Led by Robert Nagele, PhD, from the School of Osteopathic Medicine at the University of Medicine and Dentistry of New Jersey in Stratford, a group of investigators obtained serum samples from 50 patients with Alzheimer’s disease and 40 nondemented controls; both groups contained earlier- and later-stage patients, as well as younger and older controls.
“We searched for disease group– and control group–specific variations in autoantibody expression patterns in an effort to identify potentially useful diagnostic biomarkers,” they wrote. Using protein microarray analysis, the investigators identified 10 autoantibody biomarkers (from a set of 9,486 antigens) that had a significantly higher prevalence in the Alzheimer’s group than in the control group.
“When the 10 autoantibody markers were used to classify all [90 samples], they did so with a 96.0% sensitivity and a 92.5% specificity,” the authors reported. The researchers also tested their ability to classify samples from different demographics of varying age and disease stage, finding that Alzheimer’s disease samples were correctly and consistently differentiated from younger controls.
“This successful classification of Alzheimer’s disease across the full range of available Mini-Mental State Examination scores suggests that this approach is useful for Alzheimer’s disease diagnosis throughout the full course of the disease, and may also be useful for early detection, perhaps including patients with mild cognitive impairment and presymptomatic disease,” they wrote.

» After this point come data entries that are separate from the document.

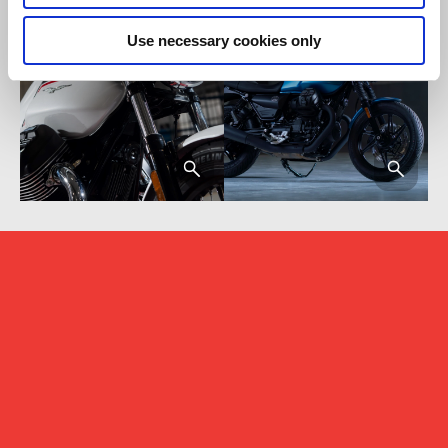
Use necessary cookies only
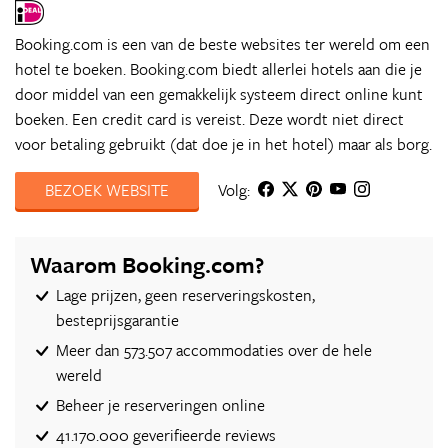
Booking.com is een van de beste websites ter wereld om een
hotel te boeken. Booking.com biedt allerlei hotels aan die je
door middel van een gemakkelijk systeem direct online kunt
boeken. Een credit card is vereist. Deze wordt niet direct
voor betaling gebruikt (dat doe je in het hotel) maar als borg.
BEZOEK WEBSITE
Volg:
Waarom Booking.com?
Lage prijzen, geen reserveringskosten,
besteprijsgarantie
Meer dan 573.507 accommodaties over de hele
wereld
Beheer je reserveringen online
41.170.000 geverifieerde reviews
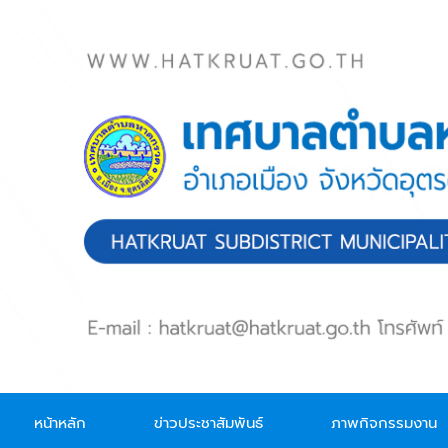
Skip to main content
หน้าหลัก
ข่าวประชาสัมพันธ์
ภาพกิจกรรมงาน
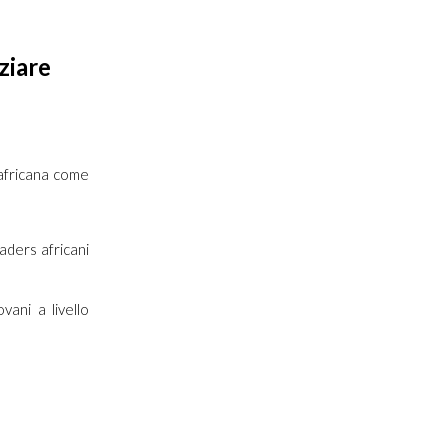
ziare
 africana come
eaders africani
ani a livello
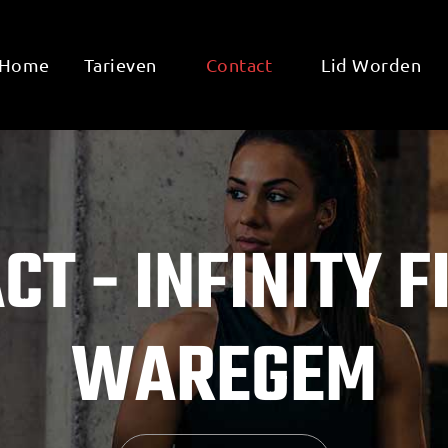
Home
Tarieven
Contact
Lid Worden
CT - INFINITY F
WAREGEM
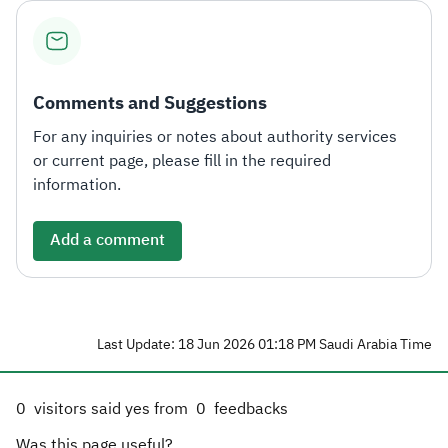
Comments and Suggestions
For any inquiries or notes about authority services
or current page, please fill in the required
information.
Add a comment
Last Update: 18 Jun 2026 01:18 PM Saudi Arabia Time
0
visitors said yes from
0
feedbacks
Was this page useful?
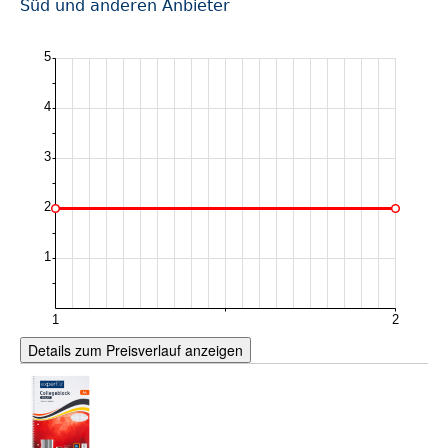
Süd und anderen Anbieter
Details zum Preisverlauf anzeigen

In addition, Dr. Nagele and his colleagues tested the biomarker profile’s ability to distinguish between neurodegenerative diseases that share a similar pathology.
“It was possible to differentiate Alzheimer’s disease samples from Parkinson’s disease samples with over 86% accuracy,” the authors stated. “To our knowledge, this is the highest efficiency ever achieved with blood biomarkers to distinguish these closely related neurodegenerative diseases.”
The results of the current study demonstrate that Alzheimer’s disease can be linked to characteristic changes in serum autoantibody expression profiles, the authors explained. “Future work involving more samples should extend our understanding of autoantibody expression and further optimize diagnostic success…. One further advantage of using protein microarrays to detect disease-related autoantibodies in sera is that their antigen targets also become known,” they continued. “This knowledge may prove to have therapeutic implications, especially if it sheds new light on disease-relevant pathways.
“The relative noninvasiveness, low cost, and dynamism of protein microarrays make a diagnostic of this kind well-suited for incorporation into routine health care,” the authors concluded. “We hope that with a diagnostic such as this, accessible early screening methods can be established so that patients will be better positioned to avail themselves of effective therapies as they arise.”
Suggested Reading
Nagele E, Han M, Demarshall C, et al. Diagnosis of Alzheimer’s disease based on disease-specific autoantibody profiles in human sera. PLoS One. 2011;6(8):e23112.
Nagele RG, Clifford PM, Siu G, et al. Brain-reactive autoantibodies prevalent in human sera increase intraneuronal amyloid-b1-42 deposition. J Alzheimers Dis. 2011;25(4):605-622.